While playing with pyevent, I saw this code:
def abort():
"""Abort event dispatch loop."""
cdef extern int event_gotsig
cdef extern int (*event_sigcb)()
event_sigcb = __event_sigcb
event_gotsig = 1
This is used in exception handling - if a callback throws an exception,
it does this to propogate the exception through immediately (breaking
out of the loop without running any more callbacks).
This off-label use of a deprecated libevent interface is confusing, and
I suspect it can interact badly with the more modern signal handling
interface.
I propose instead that libevent have a event_base_loop_break() and
event_loop_break(). (Or whatever you want them called.) They'd differ
from event_{base_,}loop_exit() in that they would *immediately* abort
the loop without finishing the iteration (i.e., sooner than
event_base_loop_exit({.tv_sec=0, .tv_usec=0})).
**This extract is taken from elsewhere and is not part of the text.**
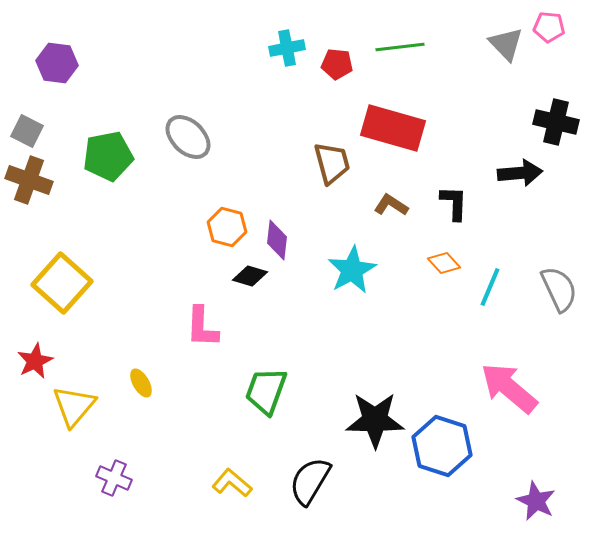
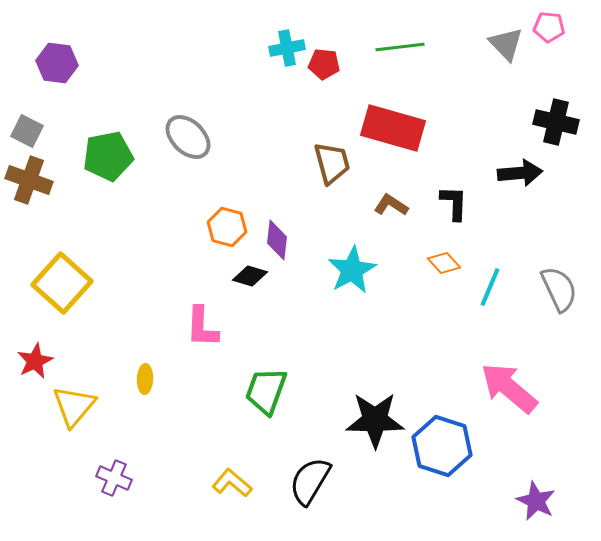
red pentagon: moved 13 px left
yellow ellipse: moved 4 px right, 4 px up; rotated 32 degrees clockwise
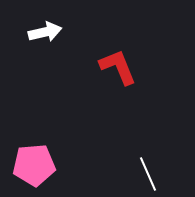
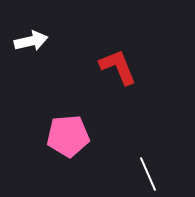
white arrow: moved 14 px left, 9 px down
pink pentagon: moved 34 px right, 29 px up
They'd be analogous to
the C "break;" statement. Like event_loop_exit(), the next dispatch
would be unaffected.
Feelings? I'd be happy to work up a patch and unit test.
Best regards,
Scott
[1] - Well, not quite, because there's a bug.
<http://code.google.com/p/pyevent/issues/detail?id=6> But it's clearly
intended to, and with a small patch it does.